For Luong, DEI efforts have given her new perspective on her childhood in poverty. 

“I believe DEI efforts should help people reflect on where they are and the privileges that each of us have in many different ways,” she said. “For instance, even though I grew up quite poor … I can look back and recognize I’ve had many privileges. There are others who have less than me so I need to be an ally where I can.”  


Fun Facts: Huyen Luong 

  • Favorite book: I used to love to read before I became a lawyer. Now that I’m surrounded by words all day — reading them, creating them — and being a mom to a 5-year-old, I haven’t had the luxury of time to sit down and enjoy a book in a long time. When I do get to read, it’s usually romantic novels on vacation, or I’m reading bedtime stories with my son.
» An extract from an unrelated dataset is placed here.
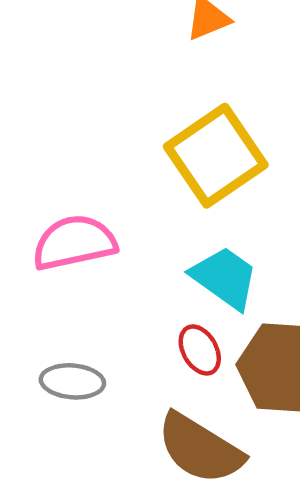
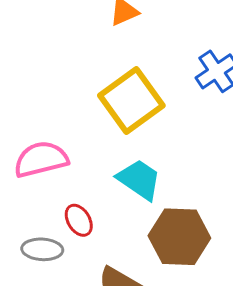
red ellipse: (200, 350) -> (79, 220), moved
With that said, The Missing Piece Meets the Big O by Shel Silverstein has touched me in a very unexpected way. It has a deep message about self-acceptance that’s particularly moving to me at this stage of my life. Reading it as an adult, I find layers of meaning about independence, relationships and personal growth that resonate with my own journey.
  • Favorite movie or TV show: The shows at the top of my list are mainly on Apple TV — Foundation, For All Mankind, and Severance. What I love about these series is how they explore real, complex issues, but through a science fiction lens. The cinematography and production values are just amazing, and the characters have genuine depth and complexity. I appreciate how these shows engage me intellectually while still being entertaining. The science fiction setting provides just enough distance from reality, which can sometimes be too depressing to watch directly. These shows allow me to think about important themes and ideas while still providing an escape.
  • Hero in life and why: It may not be surprising that the answer is my parents. Their story comes full circle from my background. In post-war Vietnam, my father couldn’t find stable work and was often in trouble with the law. Seeing no viable path forward, he made the ultimate sacrifice of leaving his wife and infant child to journey to an unknown country, hoping to create a better future for us — which he ultimately did. My mother’s heroism shows in how she managed as a single parent for 10 years in Vietnam, and then started over at 41 in America, learning a new language and culture while ensuring my success. Together, they embodied sacrifice, resilience, and unwavering determination. Despite limited formal education and modest incomes, they created opportunities for me that they never had themselves. Their journey from refugees to stable, retired Americans who can now enjoy the fruits of their labor represents everything I aspire to honor through my own work and life choices. Major honorable mention is my husband. His perseverance and drive to do the right thing the right way is a major motivator in my life.

Fun Facts: Adam MacLuckie

  • Favorite movie or TV show: As a diehard Philly sports fan, there can only be one answer to this question — Rocky. Any story about an overachieving, unappreciated underdog who proves everyone wrong with humility is about as good as it gets. The movie resonates with Philly so much, in large part because it is such a working town, arguably not as glamorous as other northeastern cities like NY, DC or Boston, even though it’s the birthplace of America, but I digress. Philly likes being unappreciated — it’s part of the fabric of the city. Interestingly, Houston shares some of the same characteristics as Philly — an unappreciated overachieving working town, and maybe not as “cool” as Austin or Dallas, but I’ll take Houston over any other city in Texas — it’s home.
  • Favorite musician or band: I can’t possibly just say one artist, but two of my absolute favorites are the Black Crowes and Teddy Pendergrass, who also happens to be the greatest baritone of any genre of music, and yes, he’s a Philly guy.
  • Hero in life and why: Easiest question of the day — my wife, Hollie. I’m a restless person by nature and she’s the only person in my life who puts me at ease. She’s the kindest, smartest all-around best person on the planet, and in the immortal words of Teddy Pendergrass, she’s my greatest inspiration. When I’m near Hollie, I feel like I’m closer to God, and I’m the luckiest guy in the world having her as my wife of almost 29 years.